Most people think the advertising business is a glamorous world full of lavish parties, beautiful people, and money, money, money. But for investors, the reality can be starkly different.

The past few years have been particularly nightmarish for shareholders of Interpublic Group, the world's fourth-largest advertising company. Plagued by an ad recession, accounting woes, unsuccessful acquisitions and the loss of some key clients, the company has seen profits deteriorate steadily since 2000. The company -- which consists of about 60 units involved in advertising, public relations and specialized marketing services -- reported six straight quarterly losses through the middle of 2004 and eliminated its dividend last year.

The stock (symbol IPG), which traded as high as $58 in late 1999, was $11 in mid October. Analysts are tepid: Of the 17 who follow Interpublic, ten advise holding the stock, four suggest selling and only three recommend buying, according to Thomson First Call.

A high-teens stock?

However, some fund managers with a nose for bargains are intrigued. Robert Olstein, the boss of Olstein Financial Alert, has been buying the stock. So has Sound Shore fund. "You don't have to make herculean assumptions to see this stock in the high teens or mid $20s," says Mark Curwin, a Sound Shore analyst.

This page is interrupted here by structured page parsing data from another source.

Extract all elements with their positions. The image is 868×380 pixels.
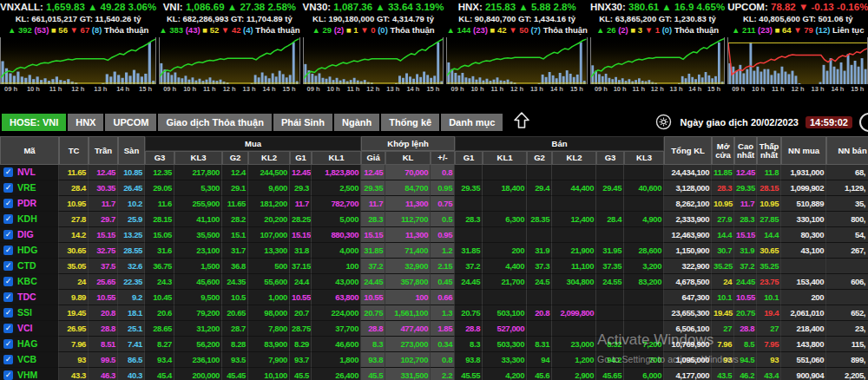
cell-mo-cua: 24: [712, 274, 734, 290]
cell-tc: 11.65: [59, 165, 89, 180]
cell-nn-ban: 35,: [826, 196, 868, 212]
cell-match-KL: 112,700: [385, 212, 431, 227]
col-header-mua-G3[interactable]: G3: [145, 151, 174, 165]
col-header-khop-KL[interactable]: KL: [385, 151, 431, 165]
col-header-tong-kl[interactable]: Tổng KL: [664, 136, 712, 165]
stock-row-VRE[interactable]: ✓VRE28.430.3526.4529.055,30029.19,60029.…: [0, 180, 868, 196]
cell-match-chg: 1.85: [431, 321, 455, 337]
row-checkbox[interactable]: ✓: [3, 339, 13, 349]
col-header-khop-Gi[interactable]: Giá: [361, 151, 385, 165]
col-header-mua-G2[interactable]: G2: [222, 151, 248, 165]
index-panel-VN30[interactable]: VN30: 1,087.36 ▲ 33.64 3.19%KL: 190,180,…: [303, 0, 444, 108]
cell-sell-G2: 37.3: [527, 259, 552, 274]
col-header-tc[interactable]: TC: [59, 136, 89, 165]
col-header-ban-G3[interactable]: G3: [596, 151, 624, 165]
cell-cao-nhat: 31.9: [734, 243, 757, 259]
col-header-ban-G2[interactable]: G2: [527, 151, 552, 165]
row-checkbox[interactable]: ✓: [3, 308, 13, 318]
stock-row-HDG[interactable]: ✓HDG30.6532.7528.5531.623,10031.713,3003…: [0, 243, 868, 259]
row-checkbox[interactable]: ✓: [3, 183, 13, 193]
row-checkbox[interactable]: ✓: [3, 370, 13, 380]
settings-gear-icon[interactable]: [655, 114, 672, 130]
cell-buy-G2: 15.1: [222, 227, 248, 243]
index-panel-HNX30[interactable]: HNX30: 380.61 ▲ 16.9 4.65%KL: 63,865,200…: [590, 0, 725, 108]
col-header-mua-KL3[interactable]: KL3: [174, 151, 222, 165]
tab-danh-m-c[interactable]: Danh mục: [441, 114, 503, 131]
row-checkbox[interactable]: ✓: [3, 324, 13, 333]
stock-row-NVL[interactable]: ✓NVL11.6512.4510.8512.35217,80012.4244,5…: [0, 165, 868, 180]
col-header-khop-+-[interactable]: +/-: [431, 151, 455, 165]
col-header-tran[interactable]: Trần: [89, 136, 118, 165]
row-checkbox[interactable]: ✓: [3, 292, 13, 302]
cell-tc: 9.89: [59, 290, 89, 305]
index-panel-UPCOM[interactable]: UPCOM: 78.82 ▼ -0.13 -0.16%KL: 40,805,60…: [727, 0, 868, 108]
cell-buy-G2: 28.2: [222, 212, 248, 227]
stock-row-VCB[interactable]: ✓VCB9399.586.593.4236,10093.57,90093.71,…: [0, 352, 868, 368]
stock-row-TDC[interactable]: ✓TDC9.8910.559.210.459,50010.51,00010.55…: [0, 290, 868, 305]
tab-ph-i-sinh[interactable]: Phái Sinh: [273, 114, 332, 131]
tab-giao-d-ch-th-a-thu-n[interactable]: Giao dịch Thỏa thuận: [158, 114, 271, 131]
stock-row-KBC[interactable]: ✓KBC2425.6522.3524.345,60024.3555,60024.…: [0, 274, 868, 290]
cell-match-Giá: 93.8: [361, 352, 385, 368]
index-panel-VNXALL[interactable]: VNXALL: 1,659.83 ▲ 49.28 3.06%KL: 661,01…: [0, 0, 156, 108]
tab-ng-nh[interactable]: Ngành: [334, 114, 379, 131]
col-header-nn-ban[interactable]: NN bán: [826, 136, 868, 165]
time-axis: 09 h10 h11 h12 h13 h14 h15 h: [303, 84, 444, 93]
row-checkbox[interactable]: ✓: [3, 261, 13, 271]
cell-buy-G1: 45.5: [290, 368, 312, 380]
time-axis-label: 15 h: [139, 85, 152, 93]
stock-row-HAG[interactable]: ✓HAG7.968.517.418.2756,2008.2883,9008.29…: [0, 337, 868, 352]
col-header-san[interactable]: Sàn: [118, 136, 145, 165]
col-header-mua-KL1[interactable]: KL1: [312, 151, 361, 165]
cell-tran: 15.15: [89, 227, 118, 243]
col-header-mua-G1[interactable]: G1: [290, 151, 312, 165]
col-header-mo-cua[interactable]: Mở cửa: [712, 136, 734, 165]
col-header-ban-KL2[interactable]: KL2: [552, 151, 596, 165]
col-header-ban-KL3[interactable]: KL3: [624, 151, 664, 165]
cell-cao-nhat: 28.3: [734, 212, 757, 227]
ticker-symbol: VRE: [17, 182, 36, 193]
cell-sell-KL1: 18,400: [483, 180, 527, 196]
stock-row-PDR[interactable]: ✓PDR10.9511.710.211.6255,90011.65181,200…: [0, 196, 868, 212]
edge-circle-icon[interactable]: [859, 113, 868, 132]
stock-row-KDH[interactable]: ✓KDH27.829.725.928.1541,10028.220,20028.…: [0, 212, 868, 227]
row-checkbox[interactable]: ✓: [3, 355, 13, 364]
row-checkbox[interactable]: ✓: [3, 199, 13, 208]
group-header-ban: Bán: [455, 136, 664, 151]
col-header-thap-nhat[interactable]: Thấp nhất: [757, 136, 781, 165]
cell-symbol: ✓VCB: [0, 352, 59, 368]
cell-buy-KL1: 4,000: [312, 243, 361, 259]
col-header-mua-KL2[interactable]: KL2: [248, 151, 290, 165]
index-panel-HNX[interactable]: HNX: 215.83 ▲ 5.88 2.8%KL: 90,840,700 GT…: [446, 0, 587, 108]
cell-nn-ban: 606,: [826, 274, 868, 290]
col-header-nn-mua[interactable]: NN mua: [781, 136, 826, 165]
cell-sell-KL2: 2,099,800: [552, 305, 596, 321]
tab-upcom[interactable]: UPCOM: [105, 114, 156, 131]
stock-row-SSI[interactable]: ✓SSI19.4520.818.120.679,20020.6598,00020…: [0, 305, 868, 321]
col-header-ma[interactable]: Mã: [0, 136, 59, 165]
row-checkbox[interactable]: ✓: [3, 277, 13, 286]
row-checkbox[interactable]: ✓: [3, 230, 13, 239]
stock-row-VHM[interactable]: ✓VHM43.346.340.345.4200,00045.4510,10045…: [0, 368, 868, 380]
row-checkbox[interactable]: ✓: [3, 167, 13, 177]
row-checkbox[interactable]: ✓: [3, 214, 13, 224]
row-checkbox[interactable]: ✓: [3, 246, 13, 255]
stock-row-CTD[interactable]: ✓CTD35.0537.532.636.751,50036.850037.151…: [0, 259, 868, 274]
index-panel-VNI[interactable]: VNI: 1,086.69 ▲ 27.38 2.58%KL: 682,286,9…: [159, 0, 299, 108]
cell-sell-G3: 24.55: [596, 274, 624, 290]
tab-hnx[interactable]: HNX: [68, 114, 103, 131]
tab-th-ng-k-[interactable]: Thống kê: [381, 114, 439, 131]
cell-thap-nhat: 23.75: [757, 274, 781, 290]
cell-thap-nhat: 27.85: [757, 212, 781, 227]
tab-hose-vni[interactable]: HOSE: VNI: [2, 114, 66, 131]
cell-sell-KL2: [552, 196, 596, 212]
cell-match-KL: 273,000: [385, 337, 431, 352]
collapse-arrow-icon[interactable]: [512, 111, 531, 134]
stock-row-DIG[interactable]: ✓DIG14.215.1513.2515.0535,50015.1107,000…: [0, 227, 868, 243]
cell-thap-nhat: 14.4: [757, 227, 781, 243]
stock-row-VCI[interactable]: ✓VCI26.9528.825.128.6531,20028.77,80028.…: [0, 321, 868, 337]
col-header-cao-nhat[interactable]: Cao nhất: [734, 136, 757, 165]
col-header-ban-KL1[interactable]: KL1: [483, 151, 527, 165]
col-header-ban-G1[interactable]: G1: [455, 151, 483, 165]
cell-sell-G2: 29.4: [527, 180, 552, 196]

The mid $20s may seem a stretch, but several developments could give the stock a boost. Ad spending is improving -- it was up 6.4% in the U.S. in the first half of 2004. Interpublic's long-term debt, which stood at $2.5 billion three years ago, has been cut to $1 billion. And the company is probably finished spilling red ink, with analysts expecting small profits in both the third and fourth quarters of 2004.

Just as important, company executives must convince investors that the excesses of the past are over. The organization must erase a laissez-faire culture that, as Curwin says, spawned "empires and kingdoms" and encouraged an earlier management team to go on a costly acquisition binge. The most egregious purchase: a British auto-racing tour, racetracks and all. Interpublic will be free of this boondoggle by the end of the year, but not before swallowing $125 million in losses.

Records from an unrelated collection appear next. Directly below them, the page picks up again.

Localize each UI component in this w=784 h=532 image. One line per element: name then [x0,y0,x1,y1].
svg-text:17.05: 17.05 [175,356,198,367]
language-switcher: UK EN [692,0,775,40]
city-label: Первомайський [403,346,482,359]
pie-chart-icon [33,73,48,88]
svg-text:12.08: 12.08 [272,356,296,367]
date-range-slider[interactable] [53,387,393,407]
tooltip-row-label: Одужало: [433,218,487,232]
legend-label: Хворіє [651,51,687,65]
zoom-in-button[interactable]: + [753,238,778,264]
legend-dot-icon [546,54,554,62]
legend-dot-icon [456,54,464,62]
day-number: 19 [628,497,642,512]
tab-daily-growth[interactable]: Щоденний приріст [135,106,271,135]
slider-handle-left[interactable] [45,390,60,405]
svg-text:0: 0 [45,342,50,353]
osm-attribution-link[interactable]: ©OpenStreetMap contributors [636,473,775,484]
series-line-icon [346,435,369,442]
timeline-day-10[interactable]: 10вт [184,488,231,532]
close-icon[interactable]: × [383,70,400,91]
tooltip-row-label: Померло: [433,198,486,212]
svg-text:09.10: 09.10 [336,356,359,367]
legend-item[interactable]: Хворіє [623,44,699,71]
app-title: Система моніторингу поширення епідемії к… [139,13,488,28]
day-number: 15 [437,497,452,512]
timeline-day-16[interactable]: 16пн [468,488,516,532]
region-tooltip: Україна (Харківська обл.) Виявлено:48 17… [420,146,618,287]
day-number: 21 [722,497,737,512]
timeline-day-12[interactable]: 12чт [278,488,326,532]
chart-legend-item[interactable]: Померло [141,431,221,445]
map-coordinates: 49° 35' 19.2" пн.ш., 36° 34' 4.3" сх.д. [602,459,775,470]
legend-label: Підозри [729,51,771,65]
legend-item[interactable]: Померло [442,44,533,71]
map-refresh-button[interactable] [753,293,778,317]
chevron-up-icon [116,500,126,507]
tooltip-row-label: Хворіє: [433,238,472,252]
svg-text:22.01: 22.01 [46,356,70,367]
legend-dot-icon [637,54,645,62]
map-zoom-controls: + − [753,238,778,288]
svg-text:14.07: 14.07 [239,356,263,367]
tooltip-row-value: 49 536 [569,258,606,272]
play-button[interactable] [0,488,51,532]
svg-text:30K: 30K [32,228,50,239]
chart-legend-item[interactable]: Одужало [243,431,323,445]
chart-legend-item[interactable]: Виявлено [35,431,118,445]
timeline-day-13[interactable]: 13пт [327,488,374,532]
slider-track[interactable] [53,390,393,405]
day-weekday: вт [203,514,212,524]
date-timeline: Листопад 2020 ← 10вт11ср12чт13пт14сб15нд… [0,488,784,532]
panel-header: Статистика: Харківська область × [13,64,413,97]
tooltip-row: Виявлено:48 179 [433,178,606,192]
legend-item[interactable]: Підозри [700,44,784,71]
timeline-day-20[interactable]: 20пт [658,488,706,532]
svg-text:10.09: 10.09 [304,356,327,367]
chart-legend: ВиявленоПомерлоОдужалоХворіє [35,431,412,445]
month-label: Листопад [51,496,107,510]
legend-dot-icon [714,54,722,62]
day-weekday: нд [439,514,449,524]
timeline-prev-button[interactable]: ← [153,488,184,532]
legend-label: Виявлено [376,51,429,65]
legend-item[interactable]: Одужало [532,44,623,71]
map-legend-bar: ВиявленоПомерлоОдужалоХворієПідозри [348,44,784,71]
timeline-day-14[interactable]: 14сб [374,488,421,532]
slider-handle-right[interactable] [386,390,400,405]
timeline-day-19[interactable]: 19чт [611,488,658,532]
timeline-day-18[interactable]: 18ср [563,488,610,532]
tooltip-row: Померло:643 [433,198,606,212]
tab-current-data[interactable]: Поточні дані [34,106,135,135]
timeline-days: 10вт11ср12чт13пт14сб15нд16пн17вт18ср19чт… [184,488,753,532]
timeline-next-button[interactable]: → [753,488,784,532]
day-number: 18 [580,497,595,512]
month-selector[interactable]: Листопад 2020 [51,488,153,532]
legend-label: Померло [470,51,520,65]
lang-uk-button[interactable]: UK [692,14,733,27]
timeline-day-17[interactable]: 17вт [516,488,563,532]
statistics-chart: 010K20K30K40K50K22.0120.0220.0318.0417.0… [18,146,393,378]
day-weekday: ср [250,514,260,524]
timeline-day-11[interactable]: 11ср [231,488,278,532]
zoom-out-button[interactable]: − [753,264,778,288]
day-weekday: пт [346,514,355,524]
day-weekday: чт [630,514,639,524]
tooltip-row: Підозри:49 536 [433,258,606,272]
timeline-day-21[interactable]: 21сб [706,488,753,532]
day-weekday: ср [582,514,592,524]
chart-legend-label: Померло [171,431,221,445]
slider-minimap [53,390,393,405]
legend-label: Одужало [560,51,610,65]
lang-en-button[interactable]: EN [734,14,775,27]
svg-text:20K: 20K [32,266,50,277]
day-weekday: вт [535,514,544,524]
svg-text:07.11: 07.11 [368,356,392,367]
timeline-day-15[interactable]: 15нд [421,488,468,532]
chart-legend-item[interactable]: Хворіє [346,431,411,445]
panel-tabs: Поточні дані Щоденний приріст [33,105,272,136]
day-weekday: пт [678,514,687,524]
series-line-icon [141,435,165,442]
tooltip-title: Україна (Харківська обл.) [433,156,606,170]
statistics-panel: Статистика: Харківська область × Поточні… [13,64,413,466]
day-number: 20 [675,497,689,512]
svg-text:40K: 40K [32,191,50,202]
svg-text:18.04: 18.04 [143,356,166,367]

David Bell, who became chief executive officer in March 2003, says 2004 is "the first year of our turnaround process." He has resolved to discourage acquisitions, control costs, and focus on growth at the advertising and public-relations firms already in the Interpublic stable.

How cheap?

The stock is not dirt-cheap, but it is cheap enough to be tempting. With the company expected to earn just 21 cents a share in 2004, the price-earnings ratio on this year's estimate isn't too meaningful. The stock sells for 17 times next year's estimated profits of 66 cents a share. That P/E is in line with the overall market's but far below the 25 to 30 times earnings that Interpublic's shares commanded between 1997 and 2001.

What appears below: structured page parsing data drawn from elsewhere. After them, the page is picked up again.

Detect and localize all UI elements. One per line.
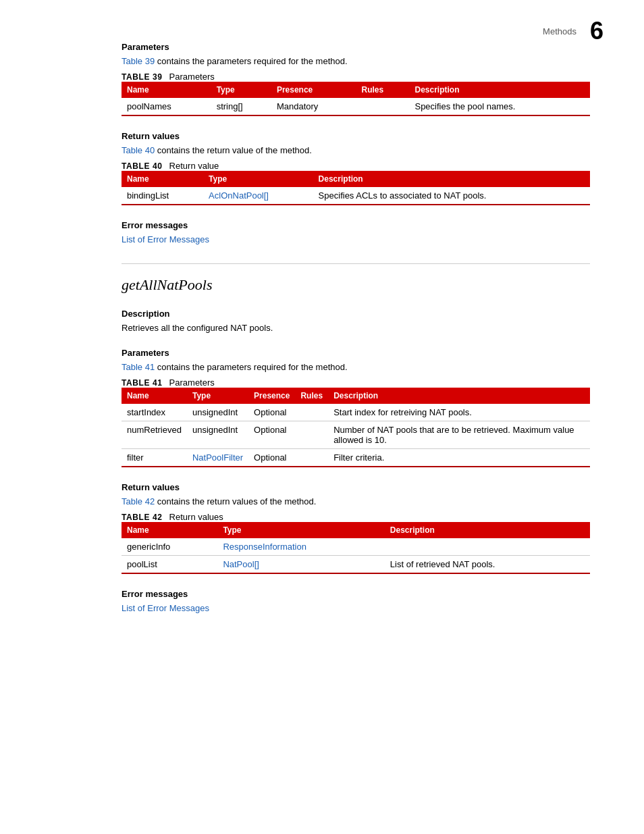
- cell-name: bindingList: [122, 187, 203, 205]
- table-41: Name Type Presence Rules Description sta…: [122, 388, 590, 467]
- col-rules: Rules: [356, 82, 409, 98]
- error-link-1-container: List of Error Messages: [122, 234, 590, 244]
- table39-link[interactable]: Table 39: [122, 56, 155, 66]
- table39-title: Parameters: [169, 72, 215, 82]
- table-39: Name Type Presence Rules Description poo…: [122, 82, 590, 116]
- return-heading-2: Return values: [122, 482, 590, 492]
- cell-description: Filter criteria.: [328, 449, 590, 467]
- table41-header-row: Name Type Presence Rules Description: [122, 388, 590, 404]
- cell-description: Number of NAT pools that are to be retri…: [328, 421, 590, 449]
- cell-presence: Mandatory: [271, 98, 356, 115]
- parameters-heading-1: Parameters: [122, 42, 590, 52]
- table40-label-row: TABLE 40 Return value: [122, 161, 590, 171]
- cell-description: Specifies ACLs to associated to NAT pool…: [313, 187, 590, 205]
- cell-description: Start index for retreiving NAT pools.: [328, 404, 590, 421]
- natpoolfilter-link[interactable]: NatPoolFilter: [192, 452, 243, 463]
- col-type: Type: [217, 522, 384, 538]
- method2-title: getAllNatPools: [122, 263, 590, 294]
- cell-name: genericInfo: [122, 538, 217, 556]
- table39-label-row: TABLE 39 Parameters: [122, 72, 590, 82]
- cell-description: Specifies the pool names.: [409, 98, 590, 115]
- table40-label: TABLE 40: [122, 161, 163, 171]
- cell-presence: Optional: [248, 404, 295, 421]
- table40-intro: Table 40 contains the return value of th…: [122, 145, 590, 155]
- cell-name: filter: [122, 449, 187, 467]
- table40-link[interactable]: Table 40: [122, 145, 155, 155]
- cell-description: [385, 538, 590, 556]
- section-label: Methods: [543, 26, 576, 36]
- return-heading-1: Return values: [122, 131, 590, 141]
- col-name: Name: [122, 522, 217, 538]
- table42-label: TABLE 42: [122, 513, 163, 522]
- table-40: Name Type Description bindingList AclOnN…: [122, 171, 590, 205]
- cell-type: NatPoolFilter: [187, 449, 248, 467]
- table39-label: TABLE 39: [122, 72, 163, 82]
- cell-rules: [295, 404, 328, 421]
- cell-name: poolList: [122, 556, 217, 574]
- col-presence: Presence: [248, 388, 295, 404]
- col-description: Description: [328, 388, 590, 404]
- description-heading-2: Description: [122, 309, 590, 319]
- table39-header-row: Name Type Presence Rules Description: [122, 82, 590, 98]
- cell-type: NatPool[]: [217, 556, 384, 574]
- table42-title: Return values: [169, 512, 223, 522]
- col-type: Type: [187, 388, 248, 404]
- table42-label-row: TABLE 42 Return values: [122, 512, 590, 522]
- table-row: numRetrieved unsignedInt Optional Number…: [122, 421, 590, 449]
- col-rules: Rules: [295, 388, 328, 404]
- col-presence: Presence: [271, 82, 356, 98]
- table41-link[interactable]: Table 41: [122, 362, 155, 372]
- parameters-heading-2: Parameters: [122, 348, 590, 358]
- table41-title: Parameters: [169, 377, 215, 388]
- error-link-2-container: List of Error Messages: [122, 603, 590, 613]
- table-row: poolList NatPool[] List of retrieved NAT…: [122, 556, 590, 574]
- cell-type: unsignedInt: [187, 404, 248, 421]
- cell-type: unsignedInt: [187, 421, 248, 449]
- error-heading-2: Error messages: [122, 589, 590, 599]
- cell-name: numRetrieved: [122, 421, 187, 449]
- col-description: Description: [409, 82, 590, 98]
- table-row: genericInfo ResponseInformation: [122, 538, 590, 556]
- table39-intro-text: contains the parameters required for the…: [155, 56, 347, 66]
- responseinformation-link[interactable]: ResponseInformation: [223, 542, 306, 552]
- table42-intro-text: contains the return values of the method…: [155, 496, 316, 506]
- cell-type: AclOnNatPool[]: [203, 187, 313, 205]
- cell-presence: Optional: [248, 449, 295, 467]
- col-name: Name: [122, 82, 211, 98]
- page-header: Methods 6: [543, 19, 603, 43]
- table40-header-row: Name Type Description: [122, 171, 590, 187]
- cell-description: List of retrieved NAT pools.: [385, 556, 590, 574]
- description-text-2: Retrieves all the configured NAT pools.: [122, 323, 590, 333]
- cell-rules: [295, 449, 328, 467]
- error-heading-1: Error messages: [122, 220, 590, 230]
- table-row: startIndex unsignedInt Optional Start in…: [122, 404, 590, 421]
- table39-intro: Table 39 contains the parameters require…: [122, 56, 590, 66]
- cell-type: string[]: [211, 98, 271, 115]
- col-type: Type: [203, 171, 313, 187]
- page: Methods 6 Parameters Table 39 contains t…: [0, 0, 644, 834]
- col-name: Name: [122, 171, 203, 187]
- cell-name: startIndex: [122, 404, 187, 421]
- col-description: Description: [313, 171, 590, 187]
- table-row: filter NatPoolFilter Optional Filter cri…: [122, 449, 590, 467]
- table41-label-row: TABLE 41 Parameters: [122, 377, 590, 388]
- col-description: Description: [385, 522, 590, 538]
- chapter-number: 6: [590, 19, 603, 43]
- error-link-1[interactable]: List of Error Messages: [122, 234, 209, 244]
- cell-name: poolNames: [122, 98, 211, 115]
- cell-rules: [295, 421, 328, 449]
- table-row: poolNames string[] Mandatory Specifies t…: [122, 98, 590, 115]
- table41-label: TABLE 41: [122, 378, 163, 388]
- table42-link[interactable]: Table 42: [122, 496, 155, 506]
- table41-intro: Table 41 contains the parameters require…: [122, 362, 590, 372]
- natpool-link[interactable]: NatPool[]: [223, 559, 259, 569]
- aclonnatpool-link[interactable]: AclOnNatPool[]: [209, 190, 269, 201]
- cell-type: ResponseInformation: [217, 538, 384, 556]
- table42-header-row: Name Type Description: [122, 522, 590, 538]
- table40-title: Return value: [169, 161, 219, 171]
- cell-rules: [356, 98, 409, 115]
- table40-intro-text: contains the return value of the method.: [155, 145, 312, 155]
- error-link-2[interactable]: List of Error Messages: [122, 603, 209, 613]
- col-name: Name: [122, 388, 187, 404]
- table-42: Name Type Description genericInfo Respon…: [122, 522, 590, 574]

If you evaluate Interpublic on a price-to-sales basis, the shares look even cheaper. The stock is valued at just 80% of the past 12 months' revenues of $6 billion. Interpublic's biggest rivals -- Omnicom and WPP Group (both of which are profitable) -- sell at 1.5 times revenues. In the past, ad-agency buyouts have gone for up to two times revenues (although Interpublic says it's not for sale).

There's no question that Interpublic is speculative. But if the new leadership team succeeds in shaking up the company, the stock should gain ground over the next few years.